Even better, the whole landfill subplot gives the movie a uniquely maudlin edge. In the commentary track that accompanies this new DVD release, actor Edison Chen (who plays Pang) discusses the whole garbage village culture, from the massive mound itself – several football fields in size – to the unconscionable way people use the rotting refuse. Such authenticity really makes the relationship between Pang and the slightly slow girl he rescues into something bordering on old fashioned tragedy. It feels like John Woo worked through a 1930s Hollywood tearjerker. On the polar opposite of visual intrigue is actor Sam “Wai” Lee’s transformation from cop to caged beast toward the end.

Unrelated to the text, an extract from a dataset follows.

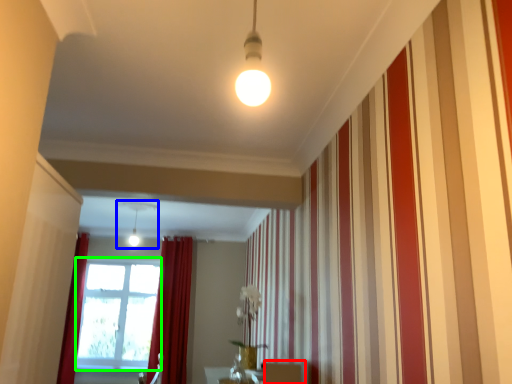 Question: Estimate the real-world distances between objects in this image. Which object is closer to furniture (highlighted by a red box), light fixture (highlighted by a blue box) or window screen (highlighted by a green box)?

Choices:
 (A) light fixture
 (B) window screen

Answer: (A) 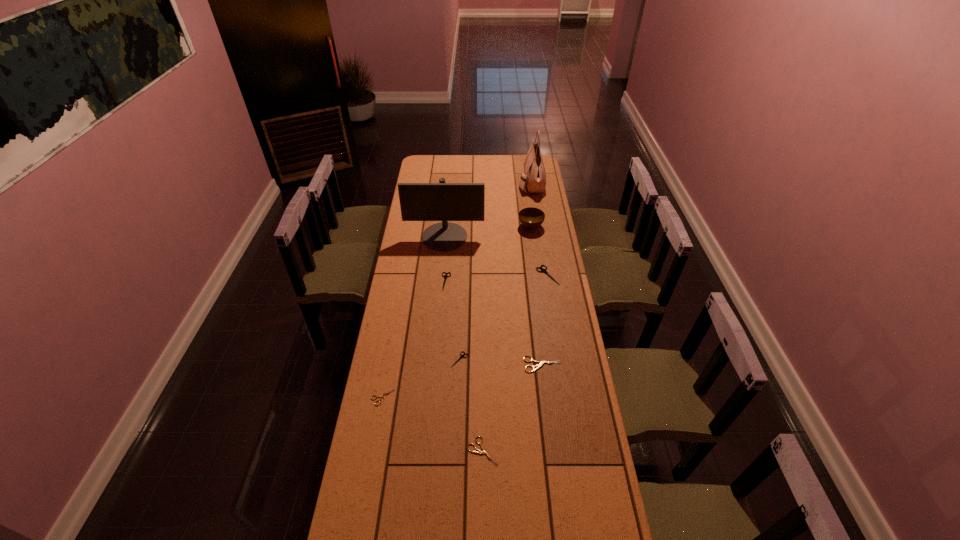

On the second disc of extras provided with the title (including interviews with Chen, director Cheang, and a thorough Making-Of), the star discusses his approach to character, and points out that Wai and Pang are really two sides of the same corrupt coin. Law is of no import to their purpose – unless it’s the natural order of kill or be killed.
Fans used to high flying martial artistry, slo-mo bullet ballets, and overly stylized sequences of outrageous and dangerous stuntwork will probably see Dog Bite Dog as something of a letdown. It’s more mano-y-mano than badass swagger and cool jazz heroism. It’s a dark, dense tale of terror told with sharp implements and callousness vs. the supernatural and the creepy. With an ending as bleak as they come, and a sense that everything we’ve seen has perhaps been all for naught (though the alternate narrative track suggests final shots that would have stated otherwise), it’s a tough, uncompromising entertainment. While most Hong Kong action aficionados think they’ve seen it all, Dog Bite Dog suggests otherwise. It stands as an understated film fusion that succeeds in staying true to all the references it relies on.